Many folks involved in Community Place Garden’s start-up

Downtown public garden to help feed 100 Mile House’s hungry

The Community Place Garden is one of those ideas that could have been born, lived and died in the space of time a few people took to have coffee together, but instead became reality.

The creator of the idea is Ingrid Meyer who is an active member of the local Food Security Committee (FSC) – a broad-based and multi-sector committee.

Meyer approached Dave and Gord Dickie with the idea that their recently cleared and levelled building lots on First Street and Birch Avenue could be a community garden space.

The Dickie brothers agreed to the idea and Meyer took it to a FSC meeting to propose they take advantage of the garden space. Rita Giesbrecht brought it under the Agri-Culture Enterprise Centre (ACEC) umbrella to see whether there was a master gardener in the community who could take on the job, and put the word out for participation.

Rod Endacott, of Enchant Landscapes, has spent the last couple of years in an intensive study of the art and science of permaculture, and a number of enthusiastic individuals have stayed keenly interested and involved.

Endacott envisioned an initial plan, and a strategy for developing the garden using permaculture values.

The final and crucial player was the District of 100 Mile House, and planner Joanne Doddridge who worked with the Dickies and Endacott to clear details like zoning, water access, boundary surveys, and a lot of pieces that have to be in place for the project to succeed.

All of these individuals played their parts, and the FSC is proud and pleased to have been the incubator for this amazing opportunity that has come to fruition, Meyer says.
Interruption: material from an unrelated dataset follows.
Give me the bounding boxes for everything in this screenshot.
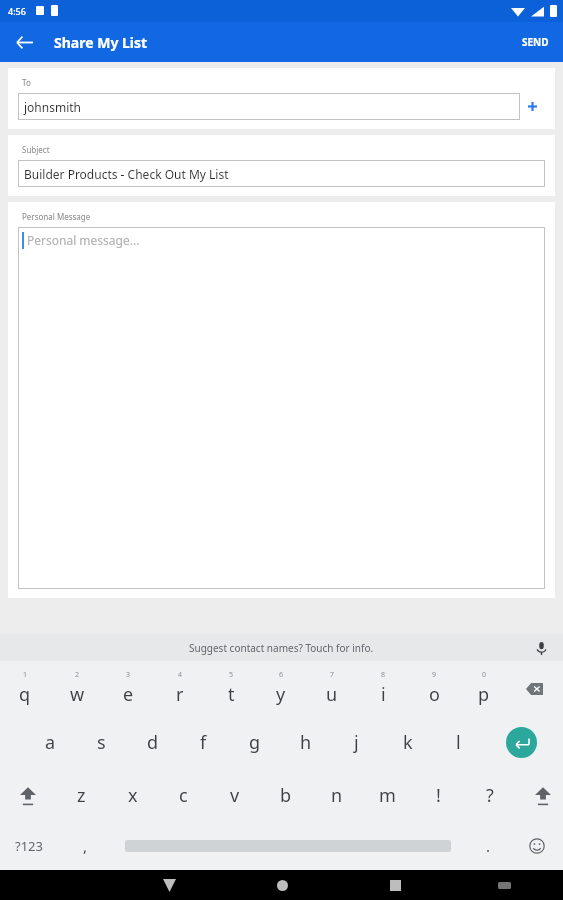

The potential in the Community Place Garden is lives could be changed as children and young families have a chance to get their hands in dirt, see food coming out of the ground, learn self-sufficiency, respect, and care for the land, and are nourished in ways that are currently not possible in their lives, says Giesbrecht.

“It is inconceivable to many that insufficient food is a daily, weekly, yearly reality for people in an area such as ours, but the numbers are growing every year, of people for whom emergency food provision has stopped being occasional and become systemic.”

The Cariboo Family Enrichment Centre took the lead in establishing the FCS, which now includes a substantial list of participants, with the ACEC as a second lead participant.

“It is our shared vision that nourishing, consistent, respectfully sourced, food be sustainably available for our most vulnerable population, and in that way create a strong, healthier, safer and more wholesome community,” Giesbrecht adds.